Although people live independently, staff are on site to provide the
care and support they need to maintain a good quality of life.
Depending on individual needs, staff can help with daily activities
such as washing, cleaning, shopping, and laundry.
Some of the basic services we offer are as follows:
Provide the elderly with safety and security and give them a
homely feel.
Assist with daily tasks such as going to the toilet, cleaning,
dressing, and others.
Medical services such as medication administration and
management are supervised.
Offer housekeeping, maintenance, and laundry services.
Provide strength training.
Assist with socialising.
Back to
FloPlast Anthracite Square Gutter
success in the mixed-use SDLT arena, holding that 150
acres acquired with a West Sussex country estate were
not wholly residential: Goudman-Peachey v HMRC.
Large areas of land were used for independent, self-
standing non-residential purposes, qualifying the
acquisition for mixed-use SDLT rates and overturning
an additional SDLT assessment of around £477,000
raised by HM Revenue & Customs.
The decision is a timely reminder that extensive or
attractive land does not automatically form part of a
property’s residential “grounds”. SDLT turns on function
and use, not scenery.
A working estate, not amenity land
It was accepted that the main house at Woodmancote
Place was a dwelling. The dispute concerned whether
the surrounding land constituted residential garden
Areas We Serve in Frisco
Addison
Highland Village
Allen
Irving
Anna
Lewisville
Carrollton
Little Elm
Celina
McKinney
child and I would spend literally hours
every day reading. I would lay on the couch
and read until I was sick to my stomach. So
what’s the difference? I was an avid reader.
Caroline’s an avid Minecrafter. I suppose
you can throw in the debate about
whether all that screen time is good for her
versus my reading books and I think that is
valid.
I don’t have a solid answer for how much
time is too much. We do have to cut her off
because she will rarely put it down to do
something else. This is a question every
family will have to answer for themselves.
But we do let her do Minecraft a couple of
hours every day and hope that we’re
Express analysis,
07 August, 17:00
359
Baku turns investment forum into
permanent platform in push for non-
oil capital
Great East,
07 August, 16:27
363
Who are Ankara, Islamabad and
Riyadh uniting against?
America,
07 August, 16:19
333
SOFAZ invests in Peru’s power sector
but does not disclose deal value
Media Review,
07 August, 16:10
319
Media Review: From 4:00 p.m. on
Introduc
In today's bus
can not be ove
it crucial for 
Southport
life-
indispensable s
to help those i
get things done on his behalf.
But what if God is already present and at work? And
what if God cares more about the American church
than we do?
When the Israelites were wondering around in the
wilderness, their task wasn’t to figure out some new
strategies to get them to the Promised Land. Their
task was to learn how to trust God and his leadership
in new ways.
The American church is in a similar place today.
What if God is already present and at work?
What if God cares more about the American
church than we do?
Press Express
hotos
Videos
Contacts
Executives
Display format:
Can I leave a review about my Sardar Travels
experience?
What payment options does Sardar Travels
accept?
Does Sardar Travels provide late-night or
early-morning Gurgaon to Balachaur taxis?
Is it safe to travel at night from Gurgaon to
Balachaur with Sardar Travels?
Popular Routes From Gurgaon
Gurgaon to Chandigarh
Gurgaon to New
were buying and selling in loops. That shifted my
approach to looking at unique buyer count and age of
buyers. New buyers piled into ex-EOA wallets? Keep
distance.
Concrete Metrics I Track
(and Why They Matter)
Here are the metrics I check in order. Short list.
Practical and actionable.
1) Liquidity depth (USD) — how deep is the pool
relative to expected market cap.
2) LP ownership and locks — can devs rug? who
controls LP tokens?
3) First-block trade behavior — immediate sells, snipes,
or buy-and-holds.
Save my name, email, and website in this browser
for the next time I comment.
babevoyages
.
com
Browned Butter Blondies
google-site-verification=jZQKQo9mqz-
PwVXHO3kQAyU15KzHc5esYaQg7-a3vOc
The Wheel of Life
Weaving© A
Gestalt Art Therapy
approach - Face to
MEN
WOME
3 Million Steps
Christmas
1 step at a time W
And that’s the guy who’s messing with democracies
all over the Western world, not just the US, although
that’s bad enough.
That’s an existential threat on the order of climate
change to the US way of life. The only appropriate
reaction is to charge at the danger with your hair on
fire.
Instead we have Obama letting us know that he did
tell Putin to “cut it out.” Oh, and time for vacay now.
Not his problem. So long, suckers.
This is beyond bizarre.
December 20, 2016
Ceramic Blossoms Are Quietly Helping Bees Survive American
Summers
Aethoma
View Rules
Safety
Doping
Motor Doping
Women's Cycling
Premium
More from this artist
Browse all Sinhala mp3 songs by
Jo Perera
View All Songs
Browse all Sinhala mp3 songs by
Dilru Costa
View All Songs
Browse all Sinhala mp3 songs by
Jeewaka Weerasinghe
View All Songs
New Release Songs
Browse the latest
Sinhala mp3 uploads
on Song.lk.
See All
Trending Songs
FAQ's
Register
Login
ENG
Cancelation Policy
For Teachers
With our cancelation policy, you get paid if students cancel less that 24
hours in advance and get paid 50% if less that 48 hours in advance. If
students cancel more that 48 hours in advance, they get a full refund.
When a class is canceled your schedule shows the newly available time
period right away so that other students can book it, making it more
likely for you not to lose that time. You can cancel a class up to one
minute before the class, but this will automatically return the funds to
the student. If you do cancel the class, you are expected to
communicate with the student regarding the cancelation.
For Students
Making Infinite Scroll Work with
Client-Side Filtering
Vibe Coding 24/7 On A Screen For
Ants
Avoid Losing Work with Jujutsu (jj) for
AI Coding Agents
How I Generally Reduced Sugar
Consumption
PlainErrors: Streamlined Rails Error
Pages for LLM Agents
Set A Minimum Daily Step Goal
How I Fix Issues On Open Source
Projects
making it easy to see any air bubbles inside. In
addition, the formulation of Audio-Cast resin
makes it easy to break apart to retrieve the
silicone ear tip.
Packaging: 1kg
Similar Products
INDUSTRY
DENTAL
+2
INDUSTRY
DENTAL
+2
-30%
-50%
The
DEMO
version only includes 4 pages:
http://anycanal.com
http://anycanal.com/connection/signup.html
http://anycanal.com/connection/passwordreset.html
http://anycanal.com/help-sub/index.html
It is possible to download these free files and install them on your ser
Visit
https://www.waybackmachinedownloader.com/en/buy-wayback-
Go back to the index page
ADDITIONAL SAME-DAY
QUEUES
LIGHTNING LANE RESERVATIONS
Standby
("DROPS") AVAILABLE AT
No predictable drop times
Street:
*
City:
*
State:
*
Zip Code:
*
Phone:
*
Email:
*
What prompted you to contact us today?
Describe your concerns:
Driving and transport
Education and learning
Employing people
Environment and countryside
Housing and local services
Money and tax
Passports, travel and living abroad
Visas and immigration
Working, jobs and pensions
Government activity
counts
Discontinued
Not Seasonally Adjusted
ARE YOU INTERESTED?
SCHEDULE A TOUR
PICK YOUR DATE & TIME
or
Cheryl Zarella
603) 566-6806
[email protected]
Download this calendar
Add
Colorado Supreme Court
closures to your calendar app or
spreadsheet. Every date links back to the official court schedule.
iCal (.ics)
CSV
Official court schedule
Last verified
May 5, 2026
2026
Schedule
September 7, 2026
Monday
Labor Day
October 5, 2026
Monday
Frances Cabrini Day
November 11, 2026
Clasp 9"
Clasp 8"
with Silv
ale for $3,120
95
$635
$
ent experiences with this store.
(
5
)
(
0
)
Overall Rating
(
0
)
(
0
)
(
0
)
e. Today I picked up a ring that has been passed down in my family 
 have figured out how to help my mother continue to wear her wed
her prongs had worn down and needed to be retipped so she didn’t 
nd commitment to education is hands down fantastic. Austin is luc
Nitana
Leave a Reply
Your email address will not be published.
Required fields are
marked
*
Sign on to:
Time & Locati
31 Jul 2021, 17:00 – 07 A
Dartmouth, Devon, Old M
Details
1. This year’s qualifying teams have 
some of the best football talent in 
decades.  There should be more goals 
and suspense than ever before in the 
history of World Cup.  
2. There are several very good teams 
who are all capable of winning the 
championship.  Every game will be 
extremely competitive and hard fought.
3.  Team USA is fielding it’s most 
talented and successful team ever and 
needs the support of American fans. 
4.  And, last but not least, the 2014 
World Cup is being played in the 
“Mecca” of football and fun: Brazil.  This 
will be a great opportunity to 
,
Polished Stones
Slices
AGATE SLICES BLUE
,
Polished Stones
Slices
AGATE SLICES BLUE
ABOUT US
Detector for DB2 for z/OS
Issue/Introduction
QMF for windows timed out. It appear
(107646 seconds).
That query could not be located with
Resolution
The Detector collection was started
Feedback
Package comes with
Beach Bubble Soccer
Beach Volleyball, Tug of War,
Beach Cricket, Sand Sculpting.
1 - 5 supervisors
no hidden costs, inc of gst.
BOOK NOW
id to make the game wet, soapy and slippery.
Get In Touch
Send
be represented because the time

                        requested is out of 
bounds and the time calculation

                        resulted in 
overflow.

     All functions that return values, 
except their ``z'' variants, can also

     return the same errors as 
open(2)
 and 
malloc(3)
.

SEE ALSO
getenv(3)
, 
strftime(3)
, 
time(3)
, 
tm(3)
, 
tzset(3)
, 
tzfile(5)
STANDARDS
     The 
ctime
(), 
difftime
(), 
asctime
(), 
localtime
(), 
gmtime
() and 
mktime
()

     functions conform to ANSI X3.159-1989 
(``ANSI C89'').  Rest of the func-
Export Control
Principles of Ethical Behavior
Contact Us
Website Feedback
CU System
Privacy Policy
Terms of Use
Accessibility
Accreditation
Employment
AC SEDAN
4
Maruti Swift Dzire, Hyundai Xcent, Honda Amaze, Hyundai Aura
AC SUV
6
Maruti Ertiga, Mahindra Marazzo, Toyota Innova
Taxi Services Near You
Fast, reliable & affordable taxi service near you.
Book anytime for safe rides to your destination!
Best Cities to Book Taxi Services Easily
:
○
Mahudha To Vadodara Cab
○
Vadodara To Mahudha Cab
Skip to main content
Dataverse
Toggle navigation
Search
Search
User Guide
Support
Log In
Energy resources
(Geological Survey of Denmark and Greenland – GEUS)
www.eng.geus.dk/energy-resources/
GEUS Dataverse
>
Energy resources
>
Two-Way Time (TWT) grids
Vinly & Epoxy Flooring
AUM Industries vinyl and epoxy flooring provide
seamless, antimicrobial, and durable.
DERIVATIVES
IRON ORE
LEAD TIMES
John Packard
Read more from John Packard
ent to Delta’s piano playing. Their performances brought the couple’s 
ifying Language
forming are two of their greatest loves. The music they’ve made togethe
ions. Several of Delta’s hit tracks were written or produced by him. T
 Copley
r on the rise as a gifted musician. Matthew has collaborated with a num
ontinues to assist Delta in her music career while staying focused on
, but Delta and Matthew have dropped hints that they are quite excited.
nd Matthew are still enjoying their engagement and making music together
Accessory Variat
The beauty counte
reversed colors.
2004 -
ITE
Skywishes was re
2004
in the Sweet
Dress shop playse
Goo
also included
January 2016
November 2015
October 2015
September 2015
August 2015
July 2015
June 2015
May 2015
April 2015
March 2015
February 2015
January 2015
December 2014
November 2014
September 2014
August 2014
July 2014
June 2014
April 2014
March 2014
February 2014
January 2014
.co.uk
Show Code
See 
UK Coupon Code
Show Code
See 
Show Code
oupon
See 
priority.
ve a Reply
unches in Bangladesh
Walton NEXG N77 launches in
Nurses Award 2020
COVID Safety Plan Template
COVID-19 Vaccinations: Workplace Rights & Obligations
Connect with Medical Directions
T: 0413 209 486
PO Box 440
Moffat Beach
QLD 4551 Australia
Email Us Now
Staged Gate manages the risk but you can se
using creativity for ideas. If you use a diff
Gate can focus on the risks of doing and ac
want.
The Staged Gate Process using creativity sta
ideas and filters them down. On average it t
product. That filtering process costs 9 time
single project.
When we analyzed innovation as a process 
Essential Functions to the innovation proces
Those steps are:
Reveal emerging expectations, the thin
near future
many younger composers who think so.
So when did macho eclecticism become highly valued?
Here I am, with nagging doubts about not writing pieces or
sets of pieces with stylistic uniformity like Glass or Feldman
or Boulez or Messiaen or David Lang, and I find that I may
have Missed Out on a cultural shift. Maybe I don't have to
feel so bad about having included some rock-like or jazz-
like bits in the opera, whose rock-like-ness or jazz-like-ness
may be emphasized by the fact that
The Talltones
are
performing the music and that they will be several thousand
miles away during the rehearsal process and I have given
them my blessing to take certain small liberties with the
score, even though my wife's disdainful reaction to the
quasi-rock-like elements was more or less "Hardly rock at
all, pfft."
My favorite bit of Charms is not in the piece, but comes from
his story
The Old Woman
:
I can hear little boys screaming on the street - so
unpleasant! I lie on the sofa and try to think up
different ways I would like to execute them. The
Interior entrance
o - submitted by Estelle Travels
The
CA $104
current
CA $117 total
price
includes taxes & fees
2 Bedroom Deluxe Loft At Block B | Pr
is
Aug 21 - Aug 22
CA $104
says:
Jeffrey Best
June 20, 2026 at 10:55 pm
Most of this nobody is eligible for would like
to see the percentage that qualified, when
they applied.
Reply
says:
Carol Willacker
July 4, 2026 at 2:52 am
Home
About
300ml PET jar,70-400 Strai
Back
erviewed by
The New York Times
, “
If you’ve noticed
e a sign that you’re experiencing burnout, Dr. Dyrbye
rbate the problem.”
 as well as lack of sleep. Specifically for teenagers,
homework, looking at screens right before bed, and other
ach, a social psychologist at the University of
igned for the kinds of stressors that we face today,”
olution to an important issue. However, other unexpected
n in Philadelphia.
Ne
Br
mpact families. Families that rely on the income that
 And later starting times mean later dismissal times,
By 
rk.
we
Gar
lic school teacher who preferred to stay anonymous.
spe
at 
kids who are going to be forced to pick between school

• _PROBLEM_:
The lines to return are those in the entries above that include "innovation".

• _EXERCISE SOLUTION_:
When we analyzed innovation as a process 
Essential Functions to the innovation proces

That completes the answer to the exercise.